M is for Murder, or Mörder, the chalked letter pressed on the shoulder of a notorious child-killer in Berlin by a member of an organised criminal underground – a secret sign to identify the psychopath and kill him. This is so that the police can call off their own city-wide manhunt, which is seriously inconveniencing the criminal classes.
Peter Lorre plays the porcine, pop-eyed serial killer Hans Beckert, speaking German with a rasping, querulous shout. Otto Wernicke plays pudgy police inspector Lohmann, and Gustaf Gründgens is Schränker, the crime overlord who will finally sit in judgment on Beckert, presiding over something between a kangaroo court and a revolutionary tribunal. Lang depicts the paranoia and feverish atmosphere that gives birth to the dual investigation from the cops and the criminals. Lohmann has a determined, forensic technique, analysing the handwriting on Beckert's jeering letter to the press, and the woodgrain of the table the paper appears to have pressed on.

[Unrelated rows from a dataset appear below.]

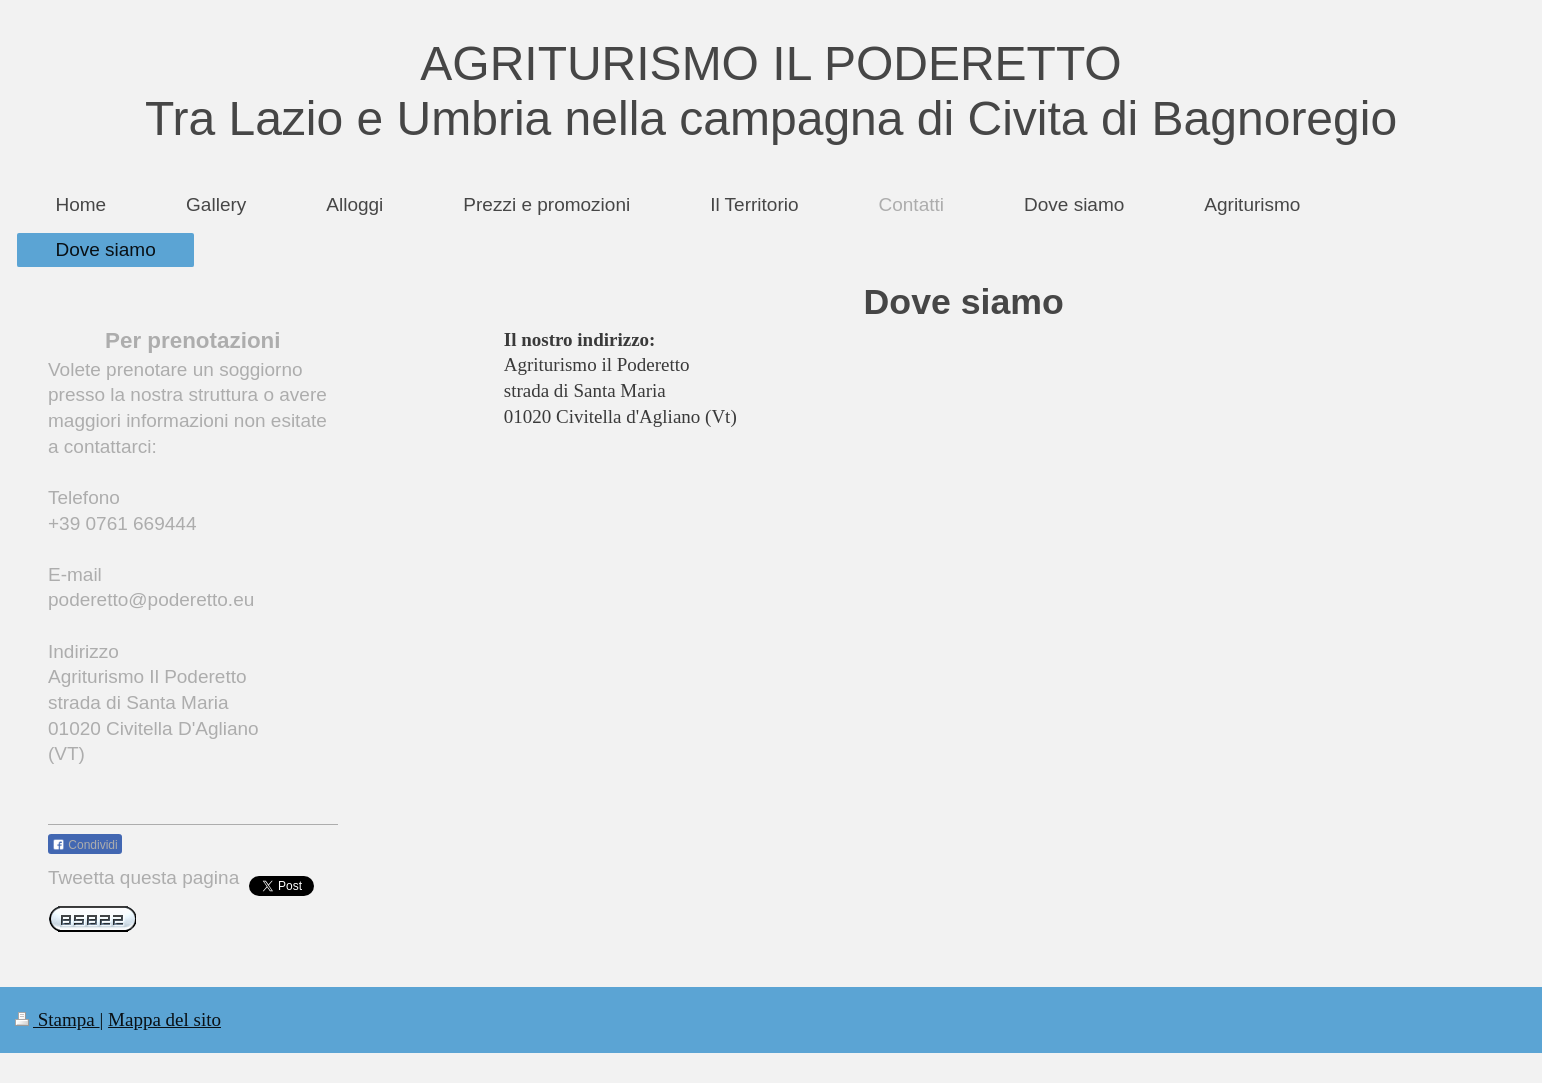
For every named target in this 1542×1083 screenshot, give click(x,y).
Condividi (85, 845)
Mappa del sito (164, 1019)
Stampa (57, 1019)
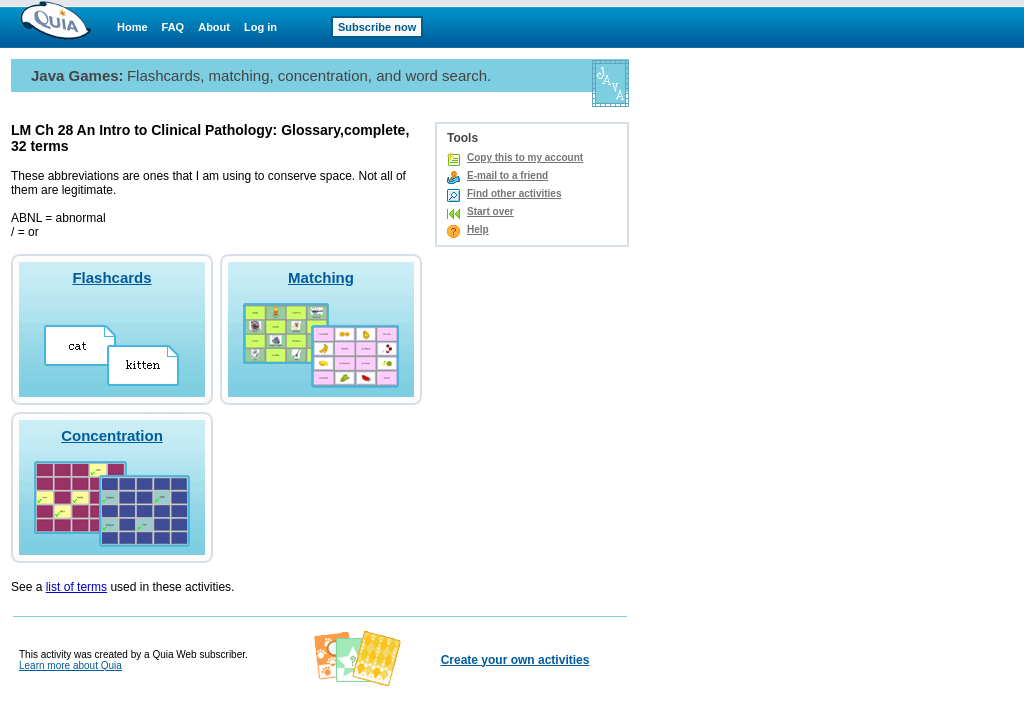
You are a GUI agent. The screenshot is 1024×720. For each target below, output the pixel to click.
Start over (490, 211)
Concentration (112, 435)
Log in (260, 27)
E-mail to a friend (507, 175)
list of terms (76, 587)
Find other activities (514, 193)
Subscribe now (377, 27)
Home (132, 27)
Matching (321, 277)
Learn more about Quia (70, 665)
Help (478, 229)
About (214, 27)
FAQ (173, 27)
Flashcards (111, 277)
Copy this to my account (525, 157)
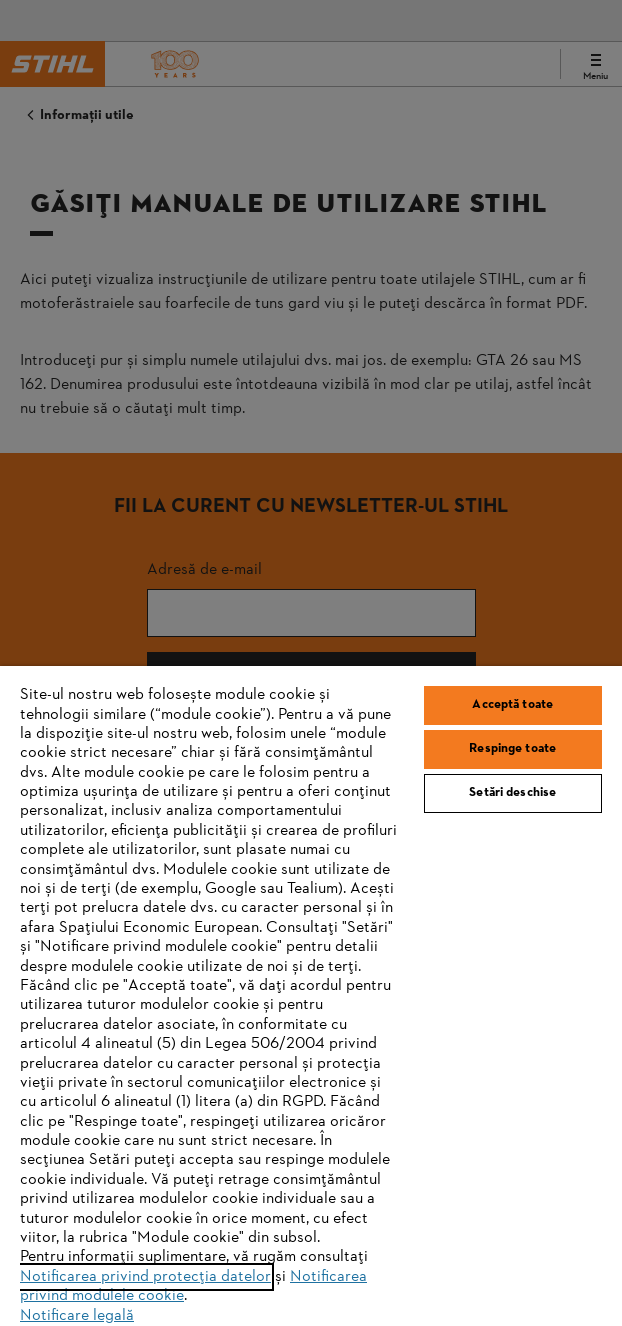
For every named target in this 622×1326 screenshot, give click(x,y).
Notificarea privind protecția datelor (145, 1277)
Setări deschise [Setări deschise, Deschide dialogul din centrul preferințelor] (512, 793)
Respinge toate (512, 749)
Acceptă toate (512, 705)
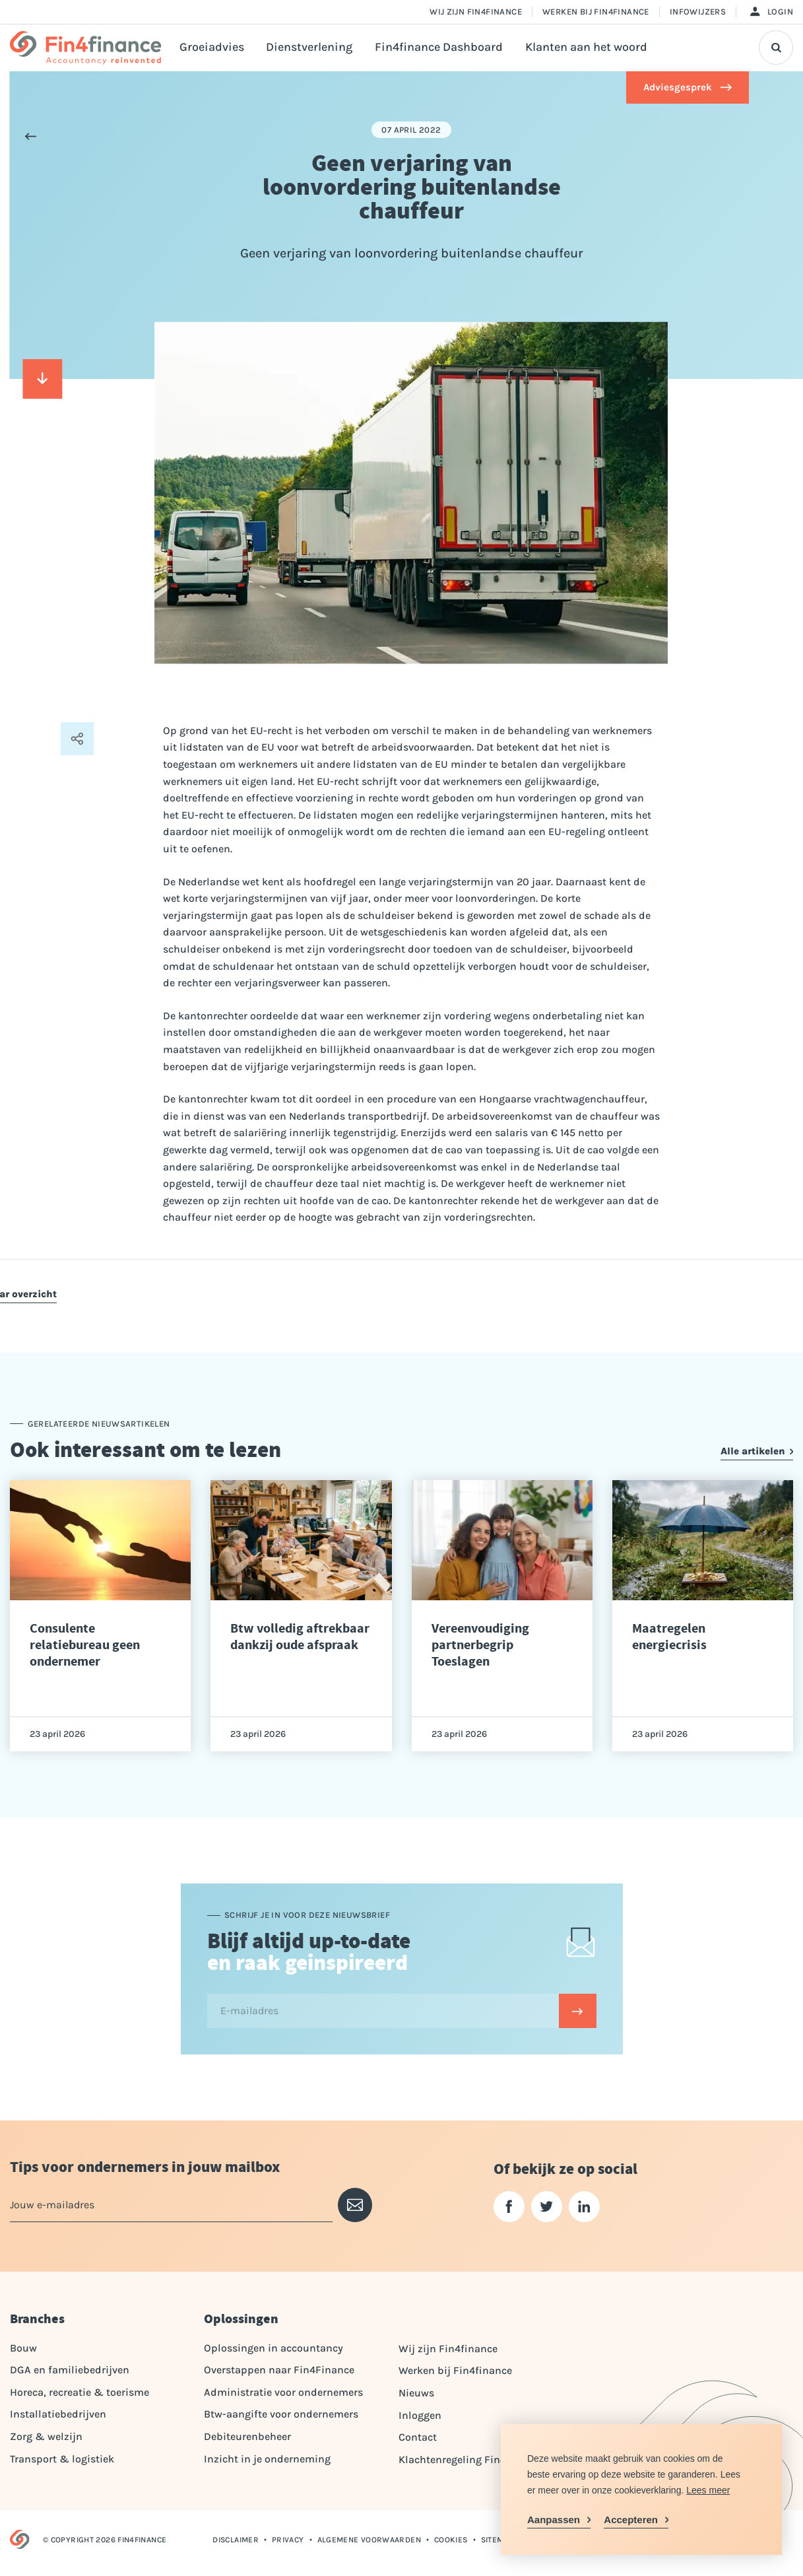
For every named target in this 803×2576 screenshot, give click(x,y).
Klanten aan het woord (586, 47)
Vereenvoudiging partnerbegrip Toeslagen (480, 1644)
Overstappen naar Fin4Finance (279, 2369)
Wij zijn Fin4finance (476, 12)
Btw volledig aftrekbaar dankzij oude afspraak (299, 1636)
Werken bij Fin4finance (595, 12)
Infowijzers (698, 12)
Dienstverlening (309, 47)
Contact (418, 2437)
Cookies (451, 2539)
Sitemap (497, 2539)
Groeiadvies (211, 47)
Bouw (23, 2348)
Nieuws (416, 2393)
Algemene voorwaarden (369, 2539)
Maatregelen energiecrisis (669, 1636)
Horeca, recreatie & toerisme (79, 2392)
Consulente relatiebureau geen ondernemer (85, 1644)
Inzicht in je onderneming (267, 2459)
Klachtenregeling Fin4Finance (472, 2459)
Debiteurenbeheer (247, 2436)
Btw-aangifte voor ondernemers (281, 2414)
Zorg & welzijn (46, 2436)
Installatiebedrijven (58, 2414)
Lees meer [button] (708, 2490)
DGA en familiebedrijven (69, 2369)
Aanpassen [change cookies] (553, 2519)
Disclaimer (235, 2539)
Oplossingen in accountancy (273, 2348)
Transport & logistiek (62, 2459)
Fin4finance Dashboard (439, 47)
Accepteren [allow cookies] (631, 2519)
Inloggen (420, 2415)
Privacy (288, 2539)
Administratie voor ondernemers (283, 2392)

Meanwhile, a hidden army of crooks and thieves pass on their own tips, and a blind peddler crucially recognises the tune Beckert whistles. It is a cousin to the early Hitchcock of The Lodger. What is fascinating is how Lang fetishises smoking: everyone has huge cigars, bulbous pipes and cigarettes in holders. It is as if smoke is the endless industrial byproduct of the city's folly, greed and shame.